PARKERSBURG - The end of summer on Saturday didn't mean the end of gardens.
A fall garden planted in August or September usually consists of greens such as lettuce and spinach. Broccoli and onions can be planted early in the season, and last through freezes and other harsh weather, said John David Johnson, agriculture and natural resources extension educator with the West Virginia University Extension Service for Jackson County.
According to the 2007 census, West Virginia has 3,697,606 acres of farm land, with 88,991 acres in Wood County. The value of agriculture products sold during 2007 was $3,536,000.
Photo by Mandi Cardosi
John Sheets, of Parkersburg, explains his Maypop plants, the flowers and what the fruits can be used for.
The first step in creating a successful personal garden is placement, Johnson said.
Vegetable-growers should make sure the plot of land chosen gets six to eight hours of sunlight a day.

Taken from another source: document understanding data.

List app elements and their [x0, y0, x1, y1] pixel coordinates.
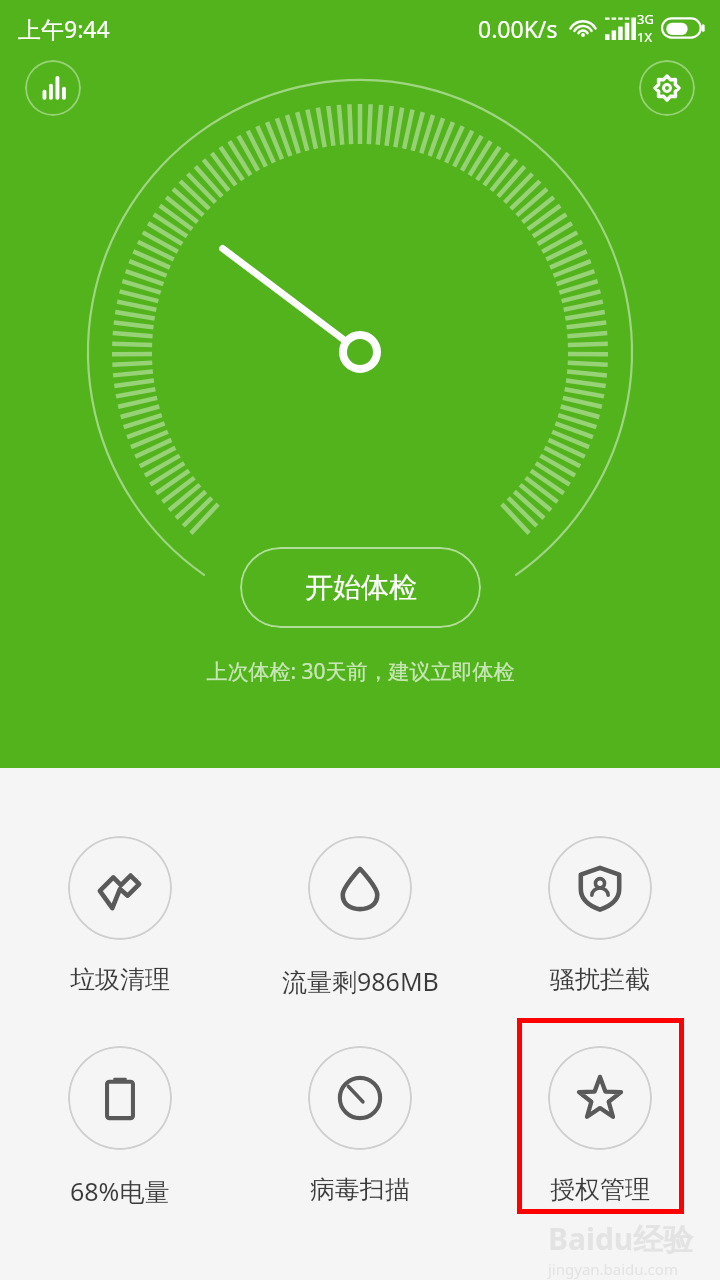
- button[interactable]: Statistics: [25, 60, 81, 116]
- staticText: 授权管理: [550, 1174, 650, 1205]
- button[interactable]: 68%电量: [0, 1046, 240, 1208]
- button[interactable]: 流量剩986MB: [240, 836, 480, 998]
- staticText: Baidu经验: [548, 1218, 694, 1259]
- staticText: 68%电量: [70, 1174, 170, 1208]
- button[interactable]: 病毒扫描: [240, 1046, 480, 1205]
- staticText: 3G: [637, 10, 654, 28]
- button[interactable]: 开始体检: [240, 547, 481, 628]
- staticText: 上次体检: 30天前，建议立即体检: [206, 657, 515, 686]
- staticText: 0.00K/s: [478, 13, 558, 44]
- button[interactable]: 骚扰拦截: [480, 836, 720, 995]
- staticText: 开始体检: [305, 570, 417, 605]
- staticText: 病毒扫描: [310, 1174, 410, 1205]
- button[interactable]: 授权管理: [480, 1046, 720, 1205]
- button[interactable]: 垃圾清理: [0, 836, 240, 995]
- staticText: 1X: [637, 28, 653, 46]
- staticText: 流量剩986MB: [282, 964, 439, 998]
- staticText: 骚扰拦截: [550, 964, 650, 995]
- staticText: 上午9:44: [18, 13, 110, 44]
- button[interactable]: Settings: [639, 60, 695, 116]
- staticText: 垃圾清理: [70, 964, 170, 995]
- staticText: jingyan.baidu.com: [548, 1259, 678, 1279]
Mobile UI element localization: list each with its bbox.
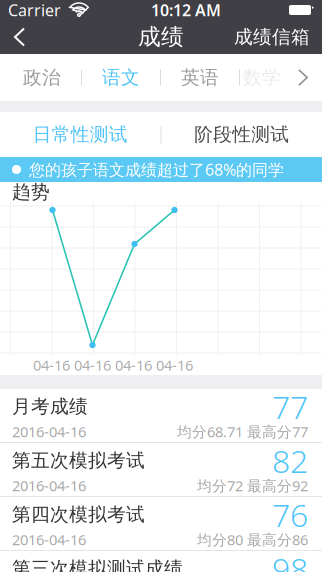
button[interactable]: 第五次模拟考试 [0, 443, 322, 497]
button[interactable]: 成绩信箱 [222, 18, 322, 55]
staticText: 语文 [102, 66, 140, 89]
staticText: 04-16 [115, 355, 152, 375]
staticText: 阶段性测试 [194, 123, 289, 146]
button[interactable]: 第四次模拟考试 [0, 497, 322, 551]
staticText: 第四次模拟考试 [12, 503, 145, 526]
button[interactable]: 阶段性测试 [162, 112, 322, 157]
staticText: 均分80 最高分86 [197, 530, 308, 549]
staticText: 76 [272, 493, 308, 536]
staticText: 您的孩子语文成绩超过了68%的同学 [29, 159, 284, 180]
button[interactable]: More subjects [284, 58, 322, 98]
staticText: 日常性测试 [33, 123, 128, 146]
staticText: 英语 [181, 66, 219, 89]
staticText: 第五次模拟考试 [12, 449, 145, 472]
staticText: 10:12 AM [151, 0, 221, 21]
staticText: 04-16 [33, 355, 70, 375]
staticText: 04-16 [74, 355, 111, 375]
button[interactable]: 日常性测试 [0, 112, 160, 157]
button[interactable]: 数学 [240, 56, 284, 100]
staticText: 数学 [243, 66, 281, 89]
staticText: 2016-04-16 [12, 422, 86, 441]
staticText: 趋势 [12, 180, 50, 203]
staticText: 04-16 [156, 355, 193, 375]
staticText: 第三次模拟测试成绩 [12, 557, 183, 572]
button[interactable]: 政治 [3, 56, 81, 100]
staticText: 成绩信箱 [234, 26, 310, 48]
staticText: 政治 [23, 66, 61, 89]
staticText: 2016-04-16 [12, 530, 86, 549]
staticText: 均分72 最高分92 [197, 476, 308, 495]
button[interactable]: 月考成绩 [0, 389, 322, 443]
staticText: 均分68.71 最高分77 [177, 422, 308, 441]
staticText: 77 [272, 385, 308, 428]
button[interactable]: 第三次模拟测试成绩 [0, 551, 322, 572]
button[interactable]: 语文 [82, 56, 160, 100]
staticText: 82 [272, 439, 308, 482]
staticText: 成绩 [138, 23, 184, 51]
button[interactable]: Back [0, 20, 39, 54]
staticText: 98 [272, 547, 308, 572]
staticText: 2016-04-16 [12, 476, 86, 495]
staticText: 月考成绩 [12, 395, 88, 418]
staticText: Carrier [8, 0, 61, 21]
button[interactable]: 英语 [161, 56, 239, 100]
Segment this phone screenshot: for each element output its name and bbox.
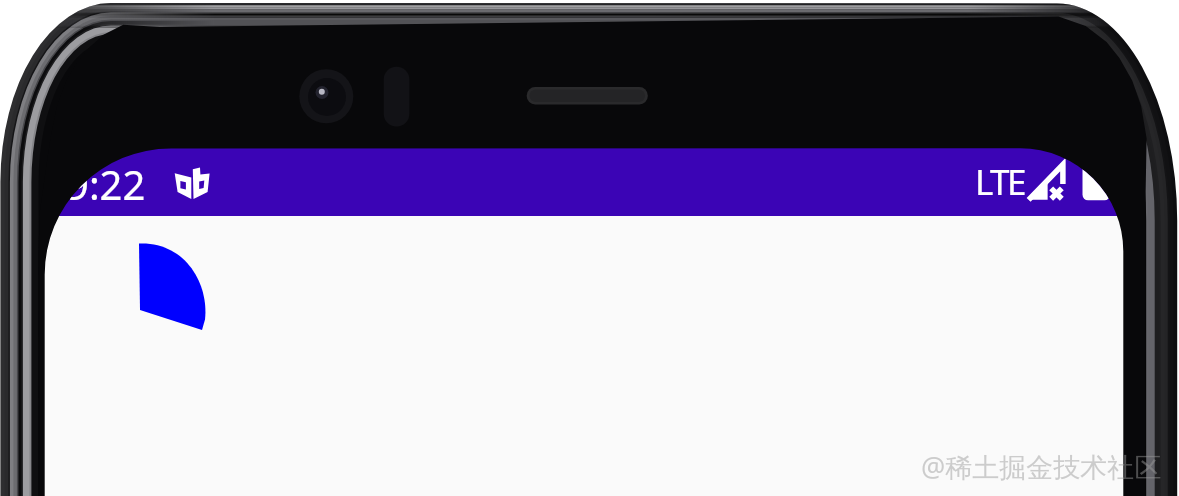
staticText: @稀土掘金技术社区 — [921, 448, 1162, 485]
other: Battery — [1080, 160, 1114, 202]
staticText: 9:22 — [66, 157, 146, 211]
other: No cellular signal — [1026, 162, 1066, 202]
staticText: LTE — [975, 158, 1024, 206]
button[interactable]: Juejin notification — [174, 166, 212, 201]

The next steps in the process should be making sure the area is well drained, and he recommends taking a soil sample.
"We eat vegetables to get their nutrients," he said. "They (vegetables) get nutrients from the soil, so we (gardeners) need to know what nutrients to add to the soil."
Some easy and inexpensive ideas for planting include corn and tomatoes. Planting these vegetables is easier if the tomatoes are the disease tolerant ones, also a healthier and heartier option. Corn is also an easy vegetable to plant and care for. Potatoes require more maintenance, as growers should make sure to keep potato bugs away and make sure they are getting attention, and being watered often.
Johnson said in preparation for summer months, vegetables that can be planted include tomatoes, cucumbers, zucchini, squash and beans. Some of these can be planted as early as March and the spring months, but they are most likely to succeed in warmer months.
The extension offices in the area offer master gardening classes. In these classes, people are taught how to maintain a garden with the aid of a community garden, located near the extension office. Johnson said the good thing about the plot being located on the grounds is not only can people call him with questions, he can respond to their needs immediately.
"We are here to help," he said. "I like to offer a list of producers, or encourage them (people who don't grow their own vegetables) to go to the farmers market."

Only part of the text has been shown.